The Right Time To Pursue an MBA
The decision to pursue an MBA is difficult at the best of times. As an MBA'21D at INSEAD, I am surrounded by a diverse range of extraordinary people who took a leap of faith amidst a global pandemic, in times of unprecedented uncertainty. Whether they are a young entrepreneur, rising star or experienced and skilled professional, most of my cohort will assure you they made the best decision and advise you to apply, so the real question you should be asking is “when?”.
The best time to pursue an MBA will be extremely individual and depend on your aspirations and motivations, but I hope my story and personal reflections can assist your deliberations.
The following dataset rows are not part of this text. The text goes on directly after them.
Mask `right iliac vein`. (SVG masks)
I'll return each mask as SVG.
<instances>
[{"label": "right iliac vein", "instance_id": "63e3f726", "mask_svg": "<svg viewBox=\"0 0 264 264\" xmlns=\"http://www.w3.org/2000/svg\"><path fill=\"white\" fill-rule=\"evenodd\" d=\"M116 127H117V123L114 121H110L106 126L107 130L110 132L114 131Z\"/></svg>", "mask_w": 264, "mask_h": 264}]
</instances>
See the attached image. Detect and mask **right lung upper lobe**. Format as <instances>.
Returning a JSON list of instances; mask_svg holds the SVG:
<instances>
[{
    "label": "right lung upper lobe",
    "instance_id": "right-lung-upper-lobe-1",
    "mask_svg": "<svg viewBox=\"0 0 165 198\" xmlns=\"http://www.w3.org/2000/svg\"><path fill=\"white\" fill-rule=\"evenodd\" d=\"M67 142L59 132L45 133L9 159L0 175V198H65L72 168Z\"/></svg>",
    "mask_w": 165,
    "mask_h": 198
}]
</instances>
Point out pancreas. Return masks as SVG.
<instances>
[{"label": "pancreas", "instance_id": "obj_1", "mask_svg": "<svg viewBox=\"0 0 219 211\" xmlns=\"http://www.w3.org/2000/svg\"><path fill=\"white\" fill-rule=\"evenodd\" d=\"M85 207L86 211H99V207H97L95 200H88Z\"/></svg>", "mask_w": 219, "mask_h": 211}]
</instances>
My MBA journey started years before I applied to INSEAD. Six years ago I walked into my boss’ office to turn down an incredible promotion opportunity. My explanation? I wanted to pursue an MBA to acquire the skills I would need for my longer-term career journey. Surprisingly, my boss and wider personal and professional networks were all incredibly supportive - so why did it take me another four years and a pandemic to apply?
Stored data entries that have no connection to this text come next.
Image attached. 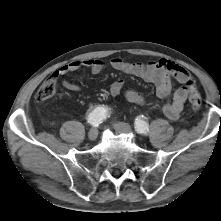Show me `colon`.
Returning <instances> with one entry per match:
<instances>
[{"label":"colon","mask_w":221,"mask_h":221,"mask_svg":"<svg viewBox=\"0 0 221 221\" xmlns=\"http://www.w3.org/2000/svg\"><path fill=\"white\" fill-rule=\"evenodd\" d=\"M186 84L189 90V102L191 108L193 110H199L202 106V99L200 95L196 92L194 85L191 81H188ZM56 88H57V80L53 77L47 78L45 81L41 83V85L36 91L35 94L36 101L41 102L51 98L55 94Z\"/></svg>","instance_id":"colon-1"}]
</instances>
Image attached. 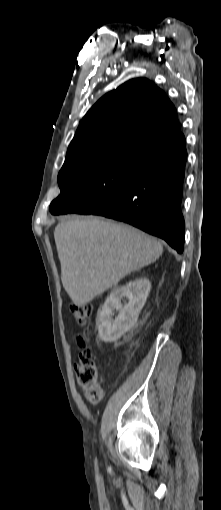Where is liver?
I'll return each mask as SVG.
<instances>
[{
	"label": "liver",
	"mask_w": 221,
	"mask_h": 510,
	"mask_svg": "<svg viewBox=\"0 0 221 510\" xmlns=\"http://www.w3.org/2000/svg\"><path fill=\"white\" fill-rule=\"evenodd\" d=\"M54 238L62 285L79 307L155 262L163 252L161 243L142 231L97 217L62 221Z\"/></svg>",
	"instance_id": "6515ba94"
}]
</instances>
Working with start-ups, I found myself accidentally enrolled at the business school of life, wondering if a formal business school was worth it? I explored MBA programmes that would best support my entrepreneurial dreams, but I was also laying the groundwork to launch my own business without the cost of the MBA. My start-up experience left me with two vital takeaways: firstly, beyond the exciting buzz, how much work, grit and resilience it takes to successfully keep running a start-up, and secondly, how much more I still had to learn.
One of the successful start-ups I had the pleasure of working alongside, was run by two Harvard Business School alumni.
They helped me understand that, while I could launch my own business and learn on the go, an MBA could help me find co-founders, mentors, investors and customers and equip me with the skills and capabilities to succeed in the long run.
Above all, I was strongly advised that I might benefit more greatly from an MBA after a few more years of experience. I am glad I took this precious advice, but also conscious that, were it not for the COVID pandemic, I might have lost sight of my business school goals. The extra professional years were invaluable to my MBA journey, but they also came at a higher opportunity cost, personally and professionally, requiring an even greater leap of faith.
The idea that the MBA is an echo chamber for your experiences really sums up my current journey here at INSEAD. While I greatly enjoy the theory and cutting-edge academics to help ground and explain what I have learnt over the years, their main value is to provide a framework within which I can reflect on my professional experiences and those of my cohort. Learning the organisational behaviour theory is helpful terminology to explain my change management experience, or why new ventures fail/succeed, but the real value lies in the direct comparison of specific differences and nuances across sectors and organizations and the lessons learnt by my peers and I along the way.
I am a great believer in opportunities being what you make of them.
When it comes to an MBA, I do not believe there is a wrong timing decision as long as you are clear on what you want out of it.
I used to see the MBA as a rocket/turbo boost start that can accelerate your career journey once, but at any time. I chose to wait and learn more on the job, to save my magic MBA trump card for the harder levels. By working a few extra years, I have been rewarded with a richer, deeper more reflective learning journey. Younger MBAs fear not – I have realised that the MBA is also only the beginning of a developmental journey, where one can keep reflecting on lessons learnt in new contexts and can keep learning from INSEAD alumni events and their networks long after graduation. If my recommended book list is any indication, I will not be done any time soon!
I have realised it is not about how fast you are, but how far you can reach, and bring others with you.
The most surprising benefit of pursuing an MBA later in my career, is that it helped me regain the open mind I have prided myself on by challenging everything I took for granted.
The more I learnt to approach problems and people a certain way, the more set in my ways I accidentally became, inheriting industry biases and ways of working. Even with my relatively diverse work experience, I am continuously surprised to find that half the class have completely different viewpoints and I am so grateful to my peers for helping me understand the many shades of grey in each case we study and continuously challenging me in every way.